Editorial: Immigrant-friendly cities possible due to loopholes

Anderson Herald Bulletin

There are nearly 200 cities, counties and states in America that are considered sanctuaries for undocumented immigrants. The best known cities are San Francisco, Chicago and New York.

A sanctuary city or welcoming city bars local resources, such as police, from assisting in some elements of federal immigration enforcement.

Indiana doesn’t immediately come to mind when discussing sanctuary cities. That’s because the state legislature in 2011 passed an anti-sanctuary-city law whereby a government body could not enact its own ordinance to prohibit cooperation with federal authorities when a case concerns citizenship or immigration status, among other provisions.

That’s the tricky loophole here; what constitutes cooperation in investigating immigration status.

Sanctuary cities have been controversial since the 1980s, when people from Guatemala and El Salvador sought asylum in the US.

In 1996, Congress passed the Illegal Immigration Reform and Immigrant Responsibility Act, which makes it illegal for state or local governments to prohibit any government agency from sending or receiving information about anyone’s citizenship or immigration status. Again the loophole.

In 2017, East Chicago’s city council passed a “Welcoming City” ordinance. Of most relevance, however, is a provision in which an East Chicago city agency can offer, at best, a statement concerning an individual’s citizenship or immigration status but not much more beyond that. East Chicago police probably won’t join in on Immigration and Customs Enforcement raids.

Two Lake County men sued, alleging that the city law was in conflict with Indiana code. A Lake County Superior Court agreed and enjoined the city from enforcing its ordinance.

But the Indiana Court of Appeals in mid-August sent the case back to Lake County, ordering that it be dismissed. The appellate court wrote, “A potential conflict between an ordinance and a statute, without more, does not necessarily harm the public.”

The plaintiffs do not live in East Chicago, don’t pay city taxes and couldn’t show how they would be harmed by the welcoming designation.

That might be a good lesson for Hoosiers who oppose sanctuary cities on principle. Injury does not need to be physical. Maybe a resident of East Chicago can establish “injury” showing evidence that an increase in crime is attributable to undocumented immigrants or that local workers are losing jobs due to the welcoming status.

In this case, the Court of Appeals is wisely sidestepping the divisive politics of immigration. Underscoring the ruling, however, is the concern that if the two plaintiffs here received a favorable ruling, could a political activist in Fort Wayne sue over a local ordinance in Jeffersonville?

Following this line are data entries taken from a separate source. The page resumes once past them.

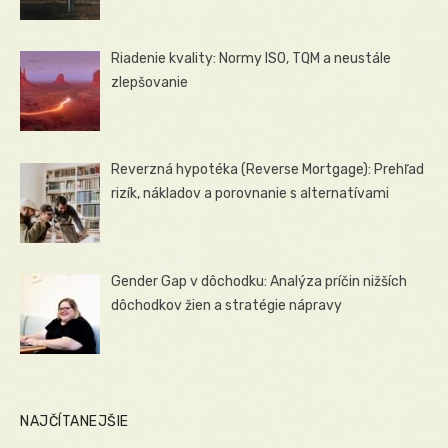
Riadenie kvality: Normy ISO, TQM a neustále
zlepšovanie
Reverzná hypotéka (Reverse Mortgage): Prehľad
rizík, nákladov a porovnanie s alternatívami
Gender Gap v dôchodku: Analýza príčin nižších
dôchodkov žien a stratégie nápravy
NAJČÍTANEJŠIE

Just having a feeling that sanctuary cities are repugnant isn’t enough, the court sagely decided.

It’s up to our state legislature to determine if it wants to fix the loophole or let communities decide how “welcoming” they want to be. It may be best to let community authorities listen to differing opinions and decide their own paths. And hope that those routes don’t actually or legally “harm” or “injure” anyone in those entities’ jurisdiction.